Se la proposta lanciata dai commissari Paolo Gentiloni e Thierry Breton, di creare uno strumento come Sure, cioè un programma di prestiti agli Stati membri, per contrastare le conseguenze del caro energia, ha ricevuto come prima risposta una presa di distanza pubblica della Commissione, che si deve barcamenare tra due schieramenti, in realtà non è affatto andata a vuoto. Anzi. Nella lettera inviata ai capi di Stato e di governo, von der Leyen afferma esplicitamente che “la Commissione guarderà a fonti complementari di finanziamento per aumentare la potenza di fuoco di RePower Eu”, programma che dovrebbe sostanzialmente essere finanziato dai prestiti non utilizzati di Next Generation Eu (alcuni Paesi membri hanno rating migliori della Commissione, quindi non hanno alcun interesse ad usarli). 

I capi di Stato e di governo dell’Ue discuteranno proprio di energia nel Consiglio Europeo informale. Non sono attese né conclusioni né, tantomeno, decisioni, trattandosi oltretutto di un informale. Ma, secondo diversi osservatori, il clima va lentamente migliorando, anche perché lo schieramento dei Paesi che vogliono porre un freno ai continui rincari del gas cresce e avrebbe superato la ventina. La Commissione lavora su diversi capitoli, tra cui un tetto al prezzo del gas utilizzato per produrre elettricità, che andrebbe a pesare sui bilanci nazionali. Nel non paper viene spiegato che questa soluzione ha diversi difetti, poiché ignora “i due terzi del mercato del gas”, che comprende anche l’industria e l’uso negli edifici; crea debiti senza mettere un tetto, dato che il prezzo può continuare a salire, cosa che “richiede più risorse per mantenere il cap”; crea un “disincentivo” all’abbassamento dei prezzi, dato che “gli importatori vengono compensati” per qualsiasi differenziale di prezzo. 

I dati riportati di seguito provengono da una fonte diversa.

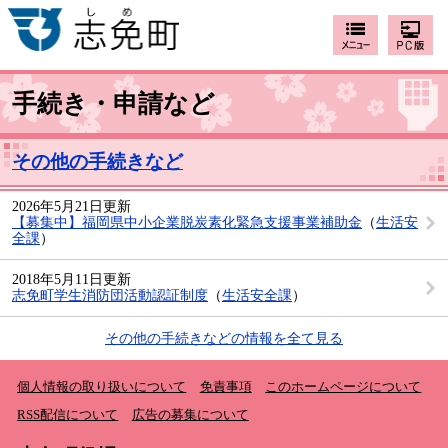
手続き・申請など
その他の手続きなど
2026年5月21日更新
【募集中】福岡県中小企業脱炭素化緊急支援事業補助金
（
生活安
全課
）
2018年5月11日更新
志免町学生消防団活動認証制度
（
生活安全課
）
その他の手続きなどの情報を全て見る
個人情報の取り扱いについて
免責事項
このホームページについて
RSS配信について
広告の募集について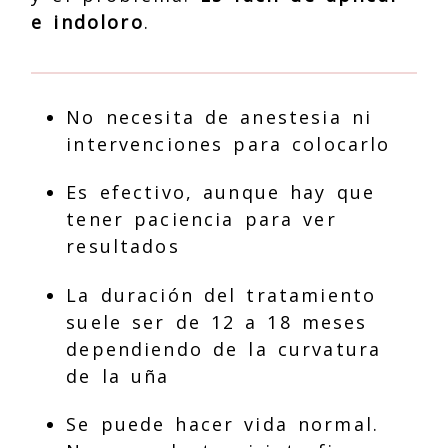
e indoloro
.
No necesita de anestesia ni
intervenciones para colocarlo
Es efectivo, aunque hay que
tener paciencia para ver
resultados
La duración del tratamiento
suele ser de 12 a 18 meses
dependiendo de la curvatura
de la uña
Se puede hacer vida normal.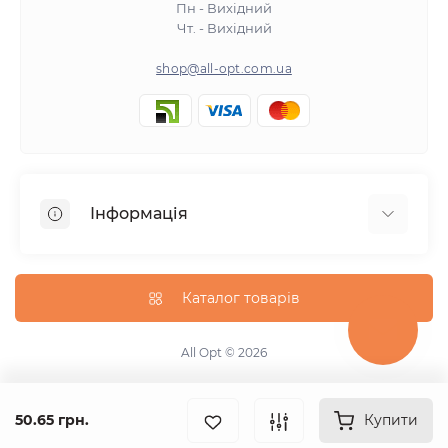
Пн - Вихідний
Чт. - Вихідний
shop@all-opt.com.ua
Інформація
Про нас
Оплата та доставка
Каталог товарів
Повернення та обмін
Політика конфіденційності
All Opt © 2026
Умови використання
Контакти
50.65 грн.
Купити
Карта сайту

Non solo. Se il tetto è “troppo basso”, allora creerà “domanda aggiuntiva”; se invece è troppo alto, “dovrà essere accompagnato da supporti aggiuntivi” a livello retail per mantenere prezzi abbordabili. Il cap a “corridoio” o a banda di oscillazione che dir si voglia, eviterebbe questi svantaggi. Il primo ministro spagnolo Pedro Sanchez oggi si è compiaciuto per la lettera della Commissione, anche perché, ha detto, propone l’estensione dell’eccezione iberica: il tetto al prezzo del gas usato per produrre elettricità è stato autorizzato in Spagna e Portogallo, poiché sono poco interconnessi al resto del mercato europeo e usano poco il gas.  

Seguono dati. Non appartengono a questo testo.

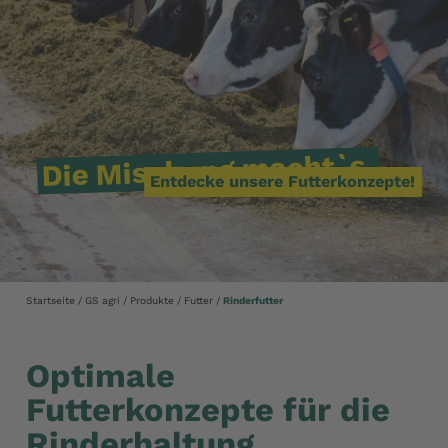
macht`s.
Mischung
Die
Entdecke unsere Futterkonzepte!
Startseite
GS agri
Produkte
Futter
Rinderfutter
Optimale
Futterkonzepte für die
Rinderhaltung.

Gli schieramenti sono quindi frastagliati, non monolitici. Trovare soluzioni a 27, con 27 mix e sistemi energetici diversi, frutto delle singole storie nazionali, non è semplice. In più, il gas non è come i vaccini anti-Covid: il mercato delle commodities è assai più sviluppato e finanziarizzato di quello dei farmaci. Intervenire anche con acquisti congiunti, pertanto, è molto più complesso. Ma diversi osservatori sono convinti che il processo ormai in moto verso soluzioni comuni non si fermerà e che, alla fine, l’Ue arriverà ad un accordo. Con i suoi tempi: quanto saranno lunghi, lo si capirà al Consiglio Europeo del 20 e 21 ottobre.